Castro went to the PNP Regional Highway Patrol Unit to  “give fair warning” that she may file an Ombudsman’s case against them for “mishandling” the case and  Sanchez for “meddling”.

The lady prosecutor was back in the limelight last month after her spouse, Greco Sanchez, announced that their two-month-old marriage was on the rocks.

Greco spoke out after his brand-new black Ford Ranger 4 x 4 Wildtrack disappeared  from the Capitol parking lot on  Oct. 26 after he drove there for a meeting with his two sisters.

Castro expressed surprise, saying she had already reported the SUV stolen on Oct. 14, and accused a woman, later identified as Greco’s common-law wife, of taking it. The SUV  is  still missing.

The prosecutor, who has had running  conflicts before with government officials, said she would file  charges  of libel and conduct unbecoming a public official  against her new sister-in-law.

In her letter yesterday to Senior Supt. Jose Bucsit Macanas, Castro said she was resigning as vice chairperson of the RHPU-7 Advisory Council to avoid any doubt about the  neturality of investigators.

She  asked Macanas, the RHPU-7 chief, to sign an affidavit to support an account of his police officer Justin Sarsab that PB Member Sanchez was “meddling” in the investigation of the carnapping case by “constantly texting and calling us when she is not the registered owner of the subject vehicle.”

“I am the aggrieved (party), not her.
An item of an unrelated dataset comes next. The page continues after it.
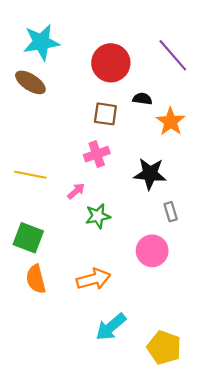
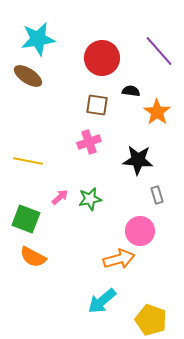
pink arrow: (76, 191) -> (60, 197), moved
orange semicircle: (36, 279) -> (33, 257), turned -48
orange arrow: (93, 279) -> (119, 259), moved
So I told them that I will prepare the affidavit for them to sign that indeed Grecilda is meddling in the investigation of my carnapping complaint,”  Castro told reporters.

Castro, in her letter, pointed out that HPG did not notify her that  the Ford Ranger was “recovered” when her husband made the second carnapping alarm.
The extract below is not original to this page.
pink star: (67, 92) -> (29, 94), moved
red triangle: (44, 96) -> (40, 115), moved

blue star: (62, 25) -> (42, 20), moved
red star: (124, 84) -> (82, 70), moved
“There is no such thing as a double blotter.  This is a procedural lapse which needs to be rectified,” said Castro. Upset that the HPG gave more weight to the complaint of her husband and Sanchez,

Castro asked the police to “set aside and drop” the second carnapping alarm or else she would press charges.

“Let the Office of the City Prosecutor do its work and not the other way around.  Do not preempt the action of the office where I work for 16 years now,” she wrote.